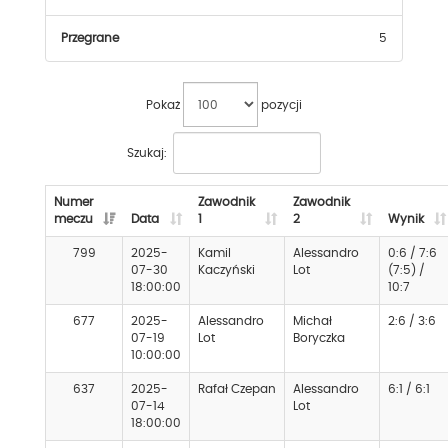
Przegrane
5
Pokaż
pozycji
Szukaj:
Numer
Zawodnik
Zawodnik
meczu
Data
1
2
Wynik
799
2025-
Kamil
Alessandro
0:6 / 7:6
07-30
Kaczyński
Lot
(7:5) /
18:00:00
10:7
677
2025-
Alessandro
Michał
2:6 / 3:6
07-19
Lot
Boryczka
10:00:00
637
2025-
Rafał Czepan
Alessandro
6:1 / 6:1
07-14
Lot
18:00:00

Action item -
Omit every image. Quote each record exactly.

Expected output -
Przegrane
5
Pokaż
pozycji
Szukaj:
Numer
Zawodnik
Zawodnik
meczu
Data
1
2
Wynik
799
2025-
Kamil
Alessandro
0:6 / 7:6
07-30
Kaczyński
Lot
(7:5) /
18:00:00
10:7
677
2025-
Alessandro
Michał
2:6 / 3:6
07-19
Lot
Boryczka
10:00:00
637
2025-
Rafał Czepan
Alessandro
6:1 / 6:1
07-14
Lot
18:00:00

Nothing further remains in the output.